How can a person be so cold?
	
	
10 years, 6 months & 2 days ago
4th May 2015 16:59I ask this question as I took my wonderful little girl today to Tim Hortons (A coffee and donut shop) here today and when we left I spotted her father driving into the establishment in his little black car. His window was opened and I looked down at ???amaya and with a smile on my face (I was not ignorant to her father, I didn't bash, or yell at him) and said to her "Hey sunshine there's daddy, wave to him." She smiled and did so... and his response... 

 He grabbed his sunglasses, shoved them on his face, turned his head from us and drove on. Not even a smile, he didn't wave back at his daughter... nothing. 
June 7th will mark 3 years since he walked out on us. He's not once contacted us. He doesn't support her in anyway. It's a shame as I've been informed he's told people she's not his. (I pray all the time those are rumors... but somehow today's fiasco tells me it's not likely) She's asked me several times in the last 2 years "Doesn't daddy like me?" It makes me heart SHATTER every time I have to bite my tongue and lie to her saying "I'm sure he does sunshine, he's just so very busy. I'm sorry he's not here." 
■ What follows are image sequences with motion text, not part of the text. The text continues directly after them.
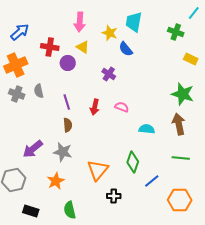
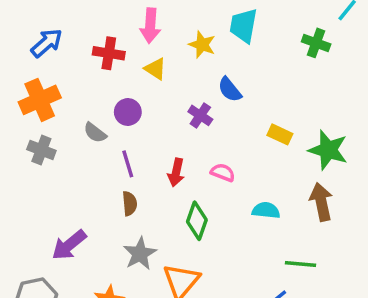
red cross: (50, 47) -> (109, 53), moved
blue semicircle: (126, 49) -> (230, 90), moved
yellow rectangle: (191, 59) -> (280, 134), moved
purple circle: (68, 63) -> (128, 112), moved
gray semicircle: (39, 91) -> (95, 133), moved, turned -40
gray star: (63, 152) -> (140, 254), moved, turned 30
green line: (181, 158) -> (301, 264), moved
green diamond: (133, 162) -> (197, 221), moved

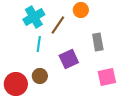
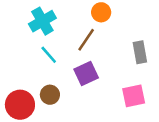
brown line: (58, 25) -> (86, 40), moved
gray rectangle: (98, 42) -> (140, 52), moved
cyan line: (39, 44) -> (49, 55), turned -49

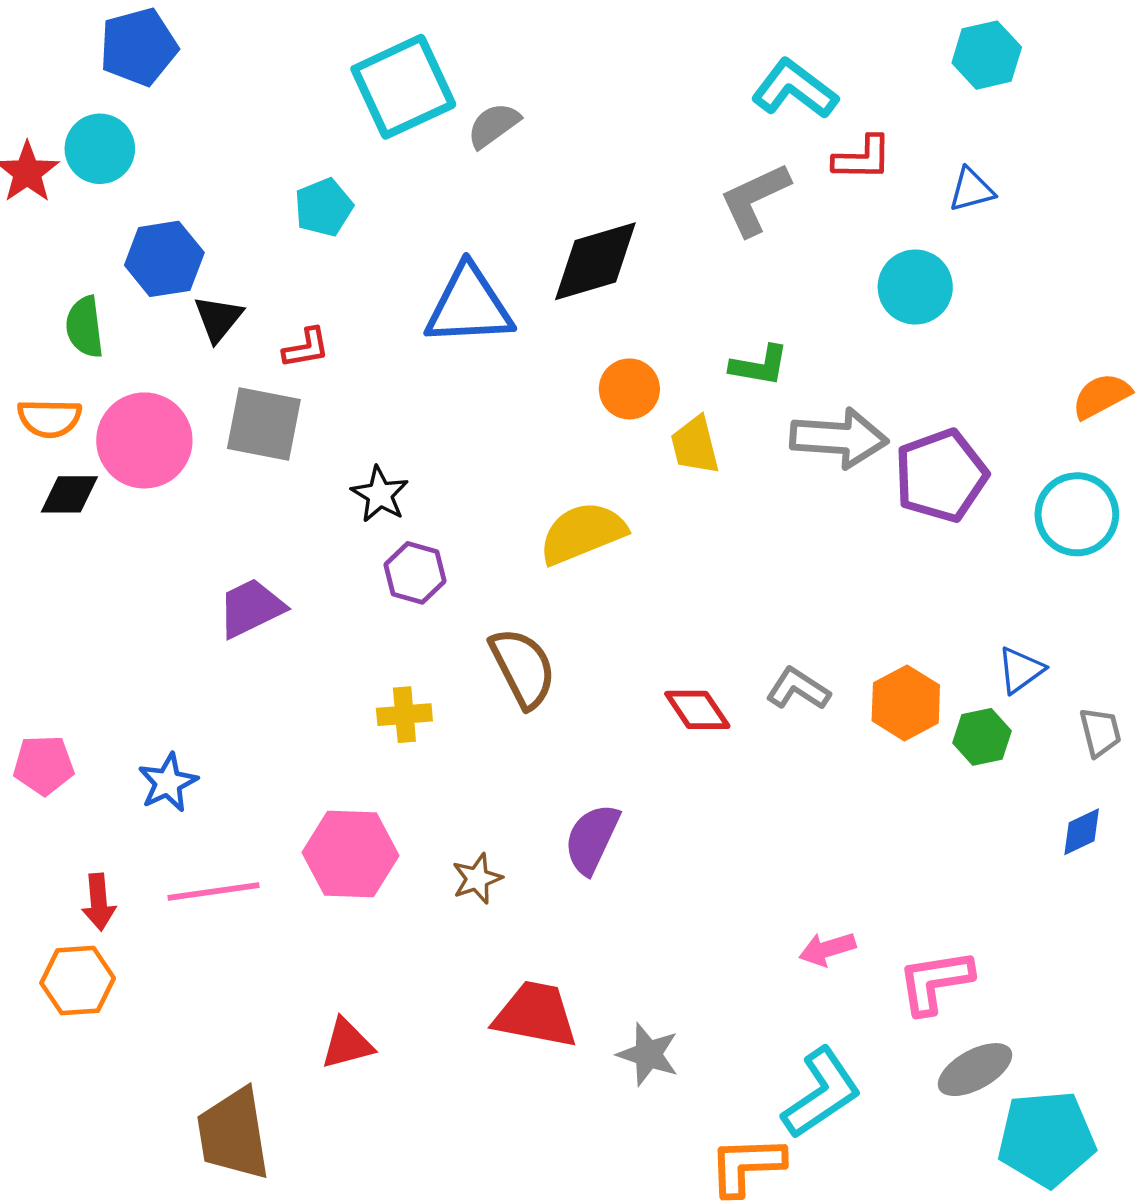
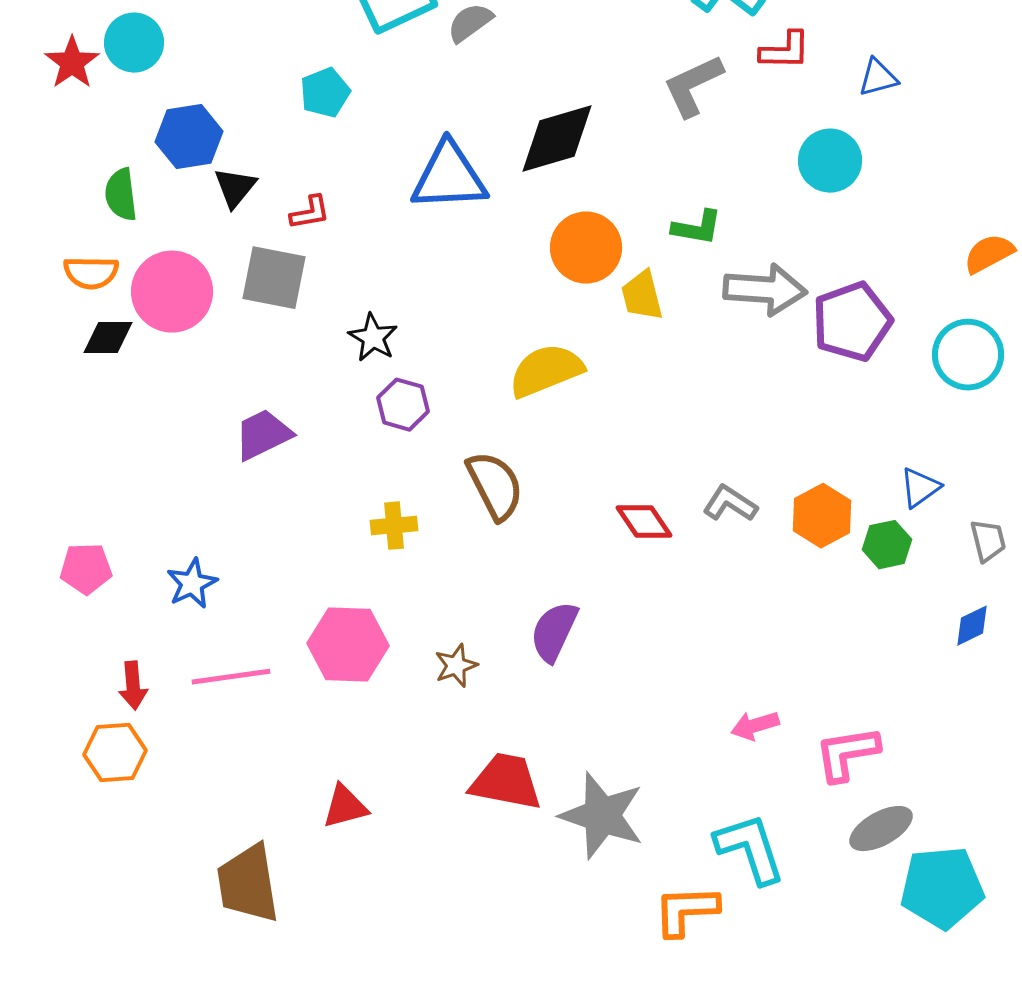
orange circle: (629, 389) -> (586, 248), size x1.4
gray star: (648, 1054) -> (602, 816), size x1.6
cyan L-shape: (821, 1093) -> (750, 849), turned -74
Today he proved he doesn't give a damn about her at all. Just himself. 
Two years ago I wrote this from her point of view... 
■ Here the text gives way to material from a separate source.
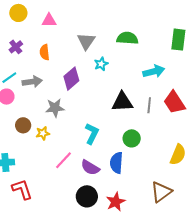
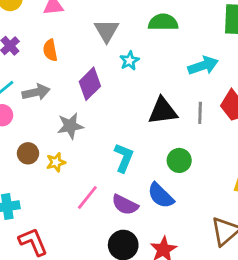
blue semicircle: (116, 163) -> (161, 196), turned -45

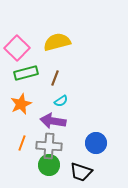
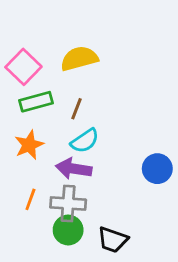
cyan semicircle: (61, 101) -> (85, 141), size x1.5
blue circle: (96, 143) -> (157, 169), moved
I think it truly suits how I feel about his behavior towards her today. 
 You should have been there
by Ragdonly, Sep 16, 2012, 7:21:36 PM
You left one day back in June 
without out so much as a good-bye.
You passed on judgement of my mom 
and hurt her with your lies. 
I was only ten months old and had 
just learned to walk. 
I'd be saying how much you hurt 
me if only I could talk. 
The stories you tell people to make 
yourself look so big 
are only one more splinter in my 
soul and deeper they dig. 
You will regret your actions, 
the lies that had been told, 
for there will never again be 
a day my heart you will hold. 
I'm only little and growing fast, 
my learning new and the world so vast. 
Soon the questions will come out 
"Why isn't daddy here?" is what I'll ask.
Mommy will hold me and tell me 
that Daddy loved me but chose to go away. 
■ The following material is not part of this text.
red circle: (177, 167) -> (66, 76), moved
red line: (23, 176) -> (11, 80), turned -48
I will wonder for years to come, 
how come Mommy couldn't make him stay?
In time I will learn from friends and 
family the awful truth that I was 
sheltered from. That my dad didn't want 
me and he ran away from my brother, 
me and my mom. 
I will learn the stories he told 
to hurt my mom's heart because he was 
so mad, but what will be the worse thing 
is that he never took the time to really 
be my dad. 
So as I grow I will guided to be the 
best I can be, you're missing out on 
special days milestones that I have mastered. 
I will conquer my world and learn new ways
to look at life because I have a mom who 
truly loves me and really cared. Too bad 
you didn't daddy... 
You know you really should have been there!